Source data:

★ ★ ★

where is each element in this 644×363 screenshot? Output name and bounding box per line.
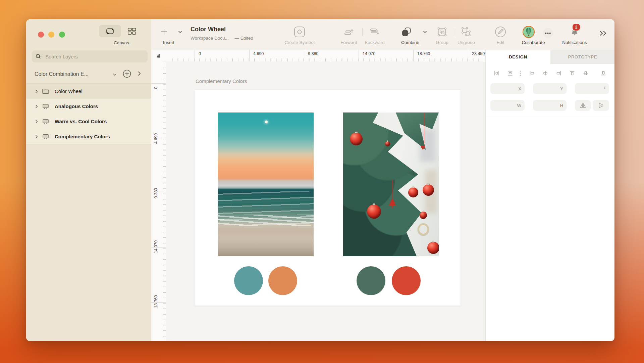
chevron-right-icon[interactable] [35, 135, 39, 139]
ruler-lock-corner[interactable] [151, 50, 166, 62]
vertical-ruler[interactable]: 0 4.690 9.380 14.070 18.760 [151, 61, 166, 341]
artboard-icon [42, 119, 51, 125]
app-window: Canvas Color Combination E... Color Whee… [26, 19, 614, 341]
page-selector-label: Color Combination E... [35, 71, 89, 77]
sidebar-item-warm-vs-cool-colors[interactable]: Warm vs. Cool Colors [26, 114, 151, 129]
swatch-teal[interactable] [234, 266, 263, 295]
ornament-string [424, 112, 425, 144]
rope-ring-ornament [418, 223, 429, 235]
close-window-button[interactable] [38, 32, 44, 38]
ruler-label: 18.760 [417, 51, 430, 56]
flip-horizontal-icon [579, 102, 587, 108]
ruler-major-tick [304, 50, 304, 61]
x-position-field[interactable]: X [490, 83, 525, 94]
sunset-beach-photo[interactable] [218, 112, 314, 256]
chevron-right-icon[interactable] [35, 104, 39, 108]
height-field[interactable]: H [533, 100, 567, 111]
ruler-label: 9.380 [154, 148, 159, 198]
move-forward-icon [342, 26, 356, 38]
chevron-down-icon [418, 26, 432, 38]
align-bottom-icon[interactable] [599, 69, 608, 78]
inspector-panel: DESIGN PROTOTYPE X [485, 50, 614, 341]
layer-label: Complementary Colors [55, 134, 110, 139]
sidebar-item-analogous-colors[interactable]: Analogous Colors [26, 99, 151, 114]
distribute-horizontally-icon[interactable] [492, 69, 501, 78]
artboard-title[interactable]: Complementary Colors [196, 78, 247, 84]
minimize-window-button[interactable] [48, 32, 54, 38]
page-selector-row[interactable]: Color Combination E... [26, 69, 151, 82]
ruler-label: 14.070 [363, 51, 375, 56]
red-bauble [385, 141, 390, 146]
ruler-label: 18.760 [154, 258, 159, 308]
sidebar-item-complementary-colors[interactable]: Complementary Colors [26, 129, 151, 144]
inspector-divider [486, 117, 614, 117]
swatch-green[interactable] [357, 266, 385, 295]
swatch-red[interactable] [392, 266, 421, 295]
artboard-complementary-colors[interactable]: ♥ [195, 90, 461, 306]
ruler-label: 4.690 [154, 93, 159, 144]
move-backward-icon [368, 26, 381, 38]
sidebar-item-color-wheel[interactable]: Color Wheel [26, 83, 151, 99]
align-right-icon[interactable] [554, 69, 563, 78]
collaborator-avatar[interactable] [522, 26, 535, 38]
align-center-horizontal-icon[interactable] [541, 69, 550, 78]
red-bauble [350, 133, 363, 145]
height-field-label: H [560, 103, 563, 108]
more-collaborators-button[interactable]: ••• [541, 27, 555, 39]
width-field[interactable]: W [490, 100, 525, 111]
components-view-toggle[interactable] [125, 27, 138, 36]
tab-design[interactable]: DESIGN [486, 50, 550, 64]
chevron-right-icon[interactable] [35, 120, 39, 124]
red-bauble [423, 184, 434, 196]
red-bauble [420, 212, 427, 219]
canvas-area[interactable]: Complementary Colors ♥ [166, 61, 485, 341]
flip-vertical-icon [598, 102, 604, 109]
create-symbol-icon [293, 26, 306, 38]
swatch-orange[interactable] [268, 266, 297, 295]
double-chevron-right-icon [596, 27, 610, 39]
ungroup-icon [460, 26, 473, 38]
align-left-icon[interactable] [528, 69, 536, 78]
y-field-label: Y [560, 86, 563, 91]
moon [265, 121, 268, 123]
folder-icon [42, 88, 51, 94]
chevron-down-icon[interactable] [113, 73, 117, 76]
chevron-right-icon[interactable] [35, 89, 39, 93]
toolbar: Insert Color Wheel Workspace Docu... — E… [151, 19, 614, 50]
y-position-field[interactable]: Y [533, 83, 567, 94]
tab-prototype[interactable]: PROTOTYPE [550, 50, 614, 64]
lock-icon [156, 53, 161, 58]
christmas-tree-photo[interactable]: ♥ [343, 112, 439, 256]
canvas-frame-icon [106, 28, 114, 35]
ruler-label: 0 [154, 61, 159, 89]
ruler-major-tick [359, 50, 359, 61]
align-top-icon[interactable] [568, 69, 577, 78]
ruler-ticks [163, 61, 166, 341]
layer-label: Color Wheel [55, 88, 83, 94]
ruler-major-tick [468, 50, 468, 61]
zoom-window-button[interactable] [59, 32, 65, 38]
width-field-label: W [517, 103, 521, 108]
ruler-ticks [166, 58, 485, 61]
align-middle-vertical-icon[interactable] [581, 69, 590, 78]
next-page-button[interactable] [138, 71, 141, 76]
layer-label: Warm vs. Cool Colors [55, 119, 107, 124]
toolbar-divider [362, 28, 363, 36]
horizontal-ruler[interactable]: 0 4.690 9.380 14.070 18.760 23.450 [166, 50, 485, 62]
flip-vertical-button[interactable] [593, 100, 609, 111]
document-subtitle: Workspace Docu... — Edited [191, 36, 253, 41]
red-heart-ornament: ♥ [421, 144, 428, 151]
canvas-view-toggle[interactable] [99, 25, 121, 37]
add-page-button[interactable] [122, 69, 131, 78]
left-sidebar: Canvas Color Combination E... Color Whee… [26, 19, 152, 341]
flip-horizontal-button[interactable] [575, 100, 591, 111]
plus-icon [157, 26, 171, 38]
components-grid-icon [127, 28, 136, 35]
layer-label: Analogous Colors [55, 103, 98, 109]
search-input[interactable] [45, 53, 140, 60]
ruler-major-tick [413, 50, 414, 61]
search-layers-field[interactable] [32, 50, 148, 62]
more-align-options-icon[interactable] [516, 69, 525, 78]
distribute-vertically-icon[interactable] [506, 69, 515, 78]
rotation-field[interactable]: ° [575, 83, 609, 94]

★ ★ ★

- _WHAT THE EXERCISE ASKS_
Every record above needs to be repeated exactly; pictures are to be left out.

- _EXERCISE SOLUTION_
where is each element in this 644×363 screenshot? Output name and bounding box per line.
chevron-right-icon[interactable] [35, 135, 39, 139]
ruler-lock-corner[interactable] [151, 50, 166, 62]
vertical-ruler[interactable]: 0 4.690 9.380 14.070 18.760 [151, 61, 166, 341]
artboard-icon [42, 119, 51, 125]
app-window: Canvas Color Combination E... Color Whee… [26, 19, 614, 341]
page-selector-label: Color Combination E... [35, 71, 89, 77]
sidebar-item-warm-vs-cool-colors[interactable]: Warm vs. Cool Colors [26, 114, 151, 129]
swatch-teal[interactable] [234, 266, 263, 295]
ornament-string [424, 112, 425, 144]
rope-ring-ornament [418, 223, 429, 235]
close-window-button[interactable] [38, 32, 44, 38]
ruler-label: 18.760 [417, 51, 430, 56]
flip-horizontal-icon [579, 102, 587, 108]
ruler-major-tick [304, 50, 304, 61]
x-position-field[interactable]: X [490, 83, 525, 94]
sunset-beach-photo[interactable] [218, 112, 314, 256]
chevron-right-icon[interactable] [35, 104, 39, 108]
height-field[interactable]: H [533, 100, 567, 111]
ruler-label: 9.380 [154, 148, 159, 198]
move-forward-icon [342, 26, 356, 38]
chevron-down-icon [418, 26, 432, 38]
align-bottom-icon[interactable] [599, 69, 608, 78]
inspector-panel: DESIGN PROTOTYPE X [485, 50, 614, 341]
layer-label: Complementary Colors [55, 134, 110, 139]
sidebar-item-analogous-colors[interactable]: Analogous Colors [26, 99, 151, 114]
distribute-horizontally-icon[interactable] [492, 69, 501, 78]
artboard-title[interactable]: Complementary Colors [196, 78, 247, 84]
minimize-window-button[interactable] [48, 32, 54, 38]
page-selector-row[interactable]: Color Combination E... [26, 69, 151, 82]
ruler-label: 14.070 [363, 51, 375, 56]
red-bauble [385, 141, 390, 146]
ruler-label: 18.760 [154, 258, 159, 308]
sidebar-item-complementary-colors[interactable]: Complementary Colors [26, 129, 151, 144]
inspector-divider [486, 117, 614, 117]
swatch-green[interactable] [357, 266, 385, 295]
swatch-red[interactable] [392, 266, 421, 295]
artboard-complementary-colors[interactable]: ♥ [195, 90, 461, 306]
ruler-label: 4.690 [154, 93, 159, 144]
move-backward-icon [368, 26, 381, 38]
sidebar-item-color-wheel[interactable]: Color Wheel [26, 83, 151, 99]
align-right-icon[interactable] [554, 69, 563, 78]
collaborator-avatar[interactable] [522, 26, 535, 38]
align-center-horizontal-icon[interactable] [541, 69, 550, 78]
red-bauble [350, 133, 363, 145]
height-field-label: H [560, 103, 563, 108]
more-collaborators-button[interactable]: ••• [541, 27, 555, 39]
width-field[interactable]: W [490, 100, 525, 111]
components-view-toggle[interactable] [125, 27, 138, 36]
tab-design[interactable]: DESIGN [486, 50, 550, 64]
chevron-right-icon[interactable] [35, 120, 39, 124]
red-bauble [423, 184, 434, 196]
red-bauble [420, 212, 427, 219]
canvas-area[interactable]: Complementary Colors ♥ [166, 61, 485, 341]
flip-vertical-icon [598, 102, 604, 109]
create-symbol-icon [293, 26, 306, 38]
swatch-orange[interactable] [268, 266, 297, 295]
double-chevron-right-icon [596, 27, 610, 39]
ungroup-icon [460, 26, 473, 38]
align-left-icon[interactable] [528, 69, 536, 78]
y-field-label: Y [560, 86, 563, 91]
moon [265, 121, 268, 123]
folder-icon [42, 88, 51, 94]
chevron-down-icon[interactable] [113, 73, 117, 76]
chevron-right-icon[interactable] [35, 89, 39, 93]
toolbar: Insert Color Wheel Workspace Docu... — E… [151, 19, 614, 50]
y-position-field[interactable]: Y [533, 83, 567, 94]
tab-prototype[interactable]: PROTOTYPE [550, 50, 614, 64]
lock-icon [156, 53, 161, 58]
christmas-tree-photo[interactable]: ♥ [343, 112, 439, 256]
canvas-frame-icon [106, 28, 114, 35]
ruler-label: 0 [154, 61, 159, 89]
ruler-major-tick [359, 50, 359, 61]
align-top-icon[interactable] [568, 69, 577, 78]
ruler-ticks [163, 61, 166, 341]
layer-label: Color Wheel [55, 88, 83, 94]
ruler-major-tick [468, 50, 468, 61]
zoom-window-button[interactable] [59, 32, 65, 38]
width-field-label: W [517, 103, 521, 108]
ruler-ticks [166, 58, 485, 61]
align-middle-vertical-icon[interactable] [581, 69, 590, 78]
next-page-button[interactable] [138, 71, 141, 76]
layer-label: Warm vs. Cool Colors [55, 119, 107, 124]
toolbar-divider [362, 28, 363, 36]
horizontal-ruler[interactable]: 0 4.690 9.380 14.070 18.760 23.450 [166, 50, 485, 62]
flip-vertical-button[interactable] [593, 100, 609, 111]
document-subtitle: Workspace Docu... — Edited [191, 36, 253, 41]
red-heart-ornament: ♥ [421, 144, 428, 151]
canvas-view-toggle[interactable] [99, 25, 121, 37]
add-page-button[interactable] [122, 69, 131, 78]
left-sidebar: Canvas Color Combination E... Color Whee… [26, 19, 152, 341]
flip-horizontal-button[interactable] [575, 100, 591, 111]
plus-icon [157, 26, 171, 38]
components-grid-icon [127, 28, 136, 35]
layer-label: Analogous Colors [55, 103, 98, 109]
search-input[interactable] [45, 53, 140, 60]
ruler-major-tick [413, 50, 414, 61]
search-layers-field[interactable] [32, 50, 148, 62]
more-align-options-icon[interactable] [516, 69, 525, 78]
distribute-vertically-icon[interactable] [506, 69, 515, 78]
rotation-field[interactable]: ° [575, 83, 609, 94]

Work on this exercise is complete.